The museum is a good stop for an educational interlude or a leg-stretching walk along a moderate, 5-mile section of the Overmountain Victory Trail (see Overmountain Victory Trail, page 78). A display in the museum and a trail marker at the museum entrance describe its revolutionary history.
The Mitchell County Chamber of Commerce maintains an office in the museum and is a good source of information on local attractions, including nearby gem mines where visitors can pan for semiprecious minerals.
[Fig. 21(2)] Many chapters from the story on mountain crafts could be written in Penland's picturesque valley. It was no different from other areas in the mountainsthe land provided abundant natural resources, and it enforced a hardship and isolation that spawned crafts of necessity from the independent, self-reliant mountain residents.
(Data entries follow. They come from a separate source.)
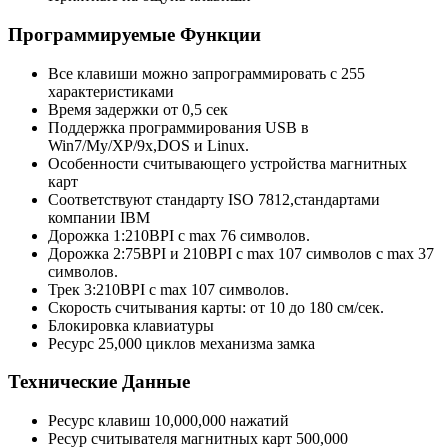
Программируемые Функции
Все клавиши можно запрограммировать с 255
характеристиками
Время задержки от 0,5 сек
Поддержка программирования USB в
Win7/My/XP/9х,DOS и Linux.
Особенности считывающего устройства магнитных
карт
Соответствуют стандарту ISO 7812,стандартами
компании IBM
Дорожка 1:210BPI с max 76 символов.
Дорожка 2:75BPI и 210BPI с max 107 символов с max 37
символов.
Трек 3:210BPI с max 107 символов.
Скорость считывания карты: от 10 до 180 см/сек.
Блокировка клавиатуры
Ресурс 25,000 циклов механизма замка
Технические Данные
Ресурс клавиш 10,000,000 нажатий
Ресур считывателя магнитных карт 500,000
What made Penland different was the tenacity and dedication of Lucy Morgan.
In 1923, with only three looms and a strong will, Miss Lucy (as she came to be known) started what would become Penland School of Crafts which today is an internationally acclaimed school for contemporary craft instruction. She had two goals: revive handweaving and bolster the meager incomes in the region. The economic benefits of the Industrial Revolution had not yet made their way into southern Appalachia but the products had, all but wiping out the time-honored art of handweaving. Miss Lucy put that trend on hold when she established the Penland Weavers; soon additional crafts instruction in dyeing and spinning, pottery, and other traditional folk arts was added. Word spread, and the number of requests for instruction from other areas of the country grew, leading to the formation of Penland School of Crafts in 1929. Penland continues to promote individual and artistic growth in crafts (although today's focus is more contemporary than folk) in such disciplines as pottery, sculpture, drawing, glassblowing, metalworking, photography, printmaking, weaving, and woodworking. During one- and two-week sessions in June through August and two-month Concentration Sessions in spring and fall, instructors from across the United States and occasionally Europe foster a tradition begun more than 70 years ago.
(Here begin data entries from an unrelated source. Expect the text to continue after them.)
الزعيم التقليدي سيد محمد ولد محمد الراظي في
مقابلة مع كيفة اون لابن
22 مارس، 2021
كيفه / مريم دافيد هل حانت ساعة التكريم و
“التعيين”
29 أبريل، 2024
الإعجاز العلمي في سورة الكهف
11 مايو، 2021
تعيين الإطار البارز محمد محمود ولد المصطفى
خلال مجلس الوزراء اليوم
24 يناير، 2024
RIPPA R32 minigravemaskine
Except for occasional background noise from the Clinchfield CSX railroad, the setting is one of isolated wilderness for the rafters, canoers, and kayakers who count the Nolichucky River among their favorites. Its Class IIIV whitewater rapids course through one of the deepest gorges in the eastern United States, where steep crags shoot sharply up from the river's banks and keep the highway and other encroachments at a distance.
The Nolichucky is a natural-flow river, created at the confluence of the Toe and the Cane rivers, and it drains the entire Toe River Valley on its way to the Gulf of Mexico. The Nolichucky provides a 10-mile run down the 100-foot-wide passageway bordered by the Unaka Mountains on the north and the Bald Mountains to the south. Early spring, with its high water, is one of the more adventurous times to run the Nolichucky. Blooming dogwood (Cornus florida) and redbud (Cercis canadensis) can also make it one of the prettiest. Though the area's wildlife is less active and visible during daylight rafting hours, occasional white-tailed deer and snakes are seen.
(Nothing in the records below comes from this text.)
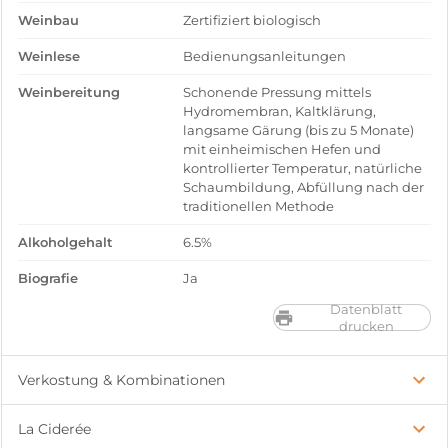
Weinbau
Zertifiziert biologisch
Weinlese
Bedienungsanleitungen
Weinbereitung
Schonende Pressung mittels
Hydromembran, Kaltklärung,
langsame Gärung (bis zu 5 Monate)
mit einheimischen Hefen und
kontrollierter Temperatur, natürliche
Schaumbildung, Abfüllung nach der
traditionellen Methode
Alkoholgehalt
6.5%
Biografie
Ja
Datenblatt
drucken
Verkostung & Kombinationen
La Ciderée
Those willing to wade the heavy water also report excellent fishing of muskellunge (Esox masquinongy) and smallmouth bass (Micropterus dolomieu). The only signs of civilization the watercourse passes are the crumbling foundations and chimneys of what local river guides call the "Lost Cove Settlement," which, legend has it, was developed as a hideout during the Civil War.
The Nolichucky River should be considered off-limits for the novice paddler, although outfitters are available for tours and instruction (see Appendix C).